British television series

The Nest is a British television drama thriller series starring Sophie Rundle, Martin Compston, and Mirren Mack. Broadcasting began on BBC One on 22 March 2020.

==Synopsis ==
Emily and Dan, a married couple who want to have a baby, find that they are unable to conceive. Kaya, an 18-year-old woman, offers to be their surrogate mother.

==Cast and characters==
- Sophie Rundle as Emily Docherty
- Martin Compston as Dan Docherty
- Mirren Mack as Kaya
- James Harkness as James
- Fiona Bell as Hilary
- Liz Ewing as Janis
- Shirley Henderson as Siobhan
- David Hayman as Souter
- Bailey Patrick as Callum
- Katie Leung as Eleanor

==Episodes==

| No. | Title | Directed by | Written by | Original release date | U.K. viewers (millions) |
| 1 | "Episode 1" | Andy De Emmony | Nicole Taylor | 22 March 2020 | 8.82 |
On parole teenager Kaya steps out in front of Emily's car, damaging her knee. At the hospital, Kaya discovers that Emily and Dan, her husband, want a baby. Their surrogate mother, Dan's sister, loses the baby and Kaya approaches Emily, offering to be their surrogate. Dan is strongly against the idea but Emily finally persuades him to agree.
| 2 | "Episode 2" | Andy De Emmony | Nicole Taylor | 29 March 2020 | 7.82 |
Months later, Kaya is pregnant and living with Emily and Dan. In the middle of the night, she leaves the house to go to a club.
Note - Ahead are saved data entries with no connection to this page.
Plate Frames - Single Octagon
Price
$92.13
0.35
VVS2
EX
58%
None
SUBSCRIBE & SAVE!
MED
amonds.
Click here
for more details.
She does not drink and makes friends with a young mother, but when the woman discovers she is a surrogate, she leaves. Kaya then gets drunk and goes back to the house, where Dan finds her drunk. She threatens to kill him with a knife, and runs out. Emily chases after her and persuades her to return to the house.
| 3 | "Episode 3" | Andy De Emmony | Nicole Taylor | 5 April 2020 | 8.14 |
Dan discovers that as a young girl, Kaya killed a pregnant woman, and has since been given a new identity. He is later forced to tell Emily, while Kaya goes to the school prom with their nephew Jack. She then gives birth to the baby prematurely.
| 4 | "Episode 4" | Simen Alsvik | Nicole Taylor | 12 April 2020 | 8.07 |
Emily worries that Kaya was pregnant before the surrogacy was agreed on. She asks Kaya to take a DNA test, and the results reveal that the baby is related to neither Kaya nor Emily and Dan, and that the embryo was swapped. Kaya agrees that Emily and Dan can adopt the baby, but while they prepare the baby's room, Kaya's mother, Siobhan, persuades her to keep the baby. James is arrested for passing information from his social work to organised criminals.
| 5 | "Episode 5" | Simen Alsvik | Nicole Taylor | 13 April 2020 | 7.94 |
Siobhan invites a journalist to write an exposé on Dan's business, where it is revealed that he made money for the business by selling drugs. The resulting media coverage also highlights the surrogacy, and due to the ongoing media attention towards both Kaya and Emily and Dan, the baby's fate is undecided. Kaya forces her mother to leave after an argument, where it transpires that 11-year-old Kaya accidentally stabbed her pregnant aunt while breaking up a fight between her and Siobhan. When holding the baby, Kaya realises that she wants more for her life than to be a mother, and six months later, Emily and Dan are given care of the baby.

==Production==
The Nest was written by Nicole Taylor, directed by Andy De Emmony, and produced by Clare Kerr for Studio Lambert.

The series was filmed in Glasgow, East Kilbride, Paisley, and Helensburgh, in Scotland. A holiday rental house on the shore of Scotland's Loch Long called Cape Cove was used as Emily and Dan's house in the series. The scenes where Emily is swimming were also filmed in Loch Long. Kaya's flat is situated in Gorbals, while the fictional "Calderwood Falls" waterfall was actually a waterfall located at the Devil's Pulpit. The Devil's Pulpit has previously been used as a setting for Starz period drama Outlander.

== Broadcast ==
The series aired on BBC One from 22 March 2020.
==Reception ==
The overall score on review aggregator website Rotten Tomatoes is 93%, based on 15 reviews.

Lucy Mangan of The Guardian, calling the series a "knotty moreish new thriller", gave The Nest 3 out of 5 stars.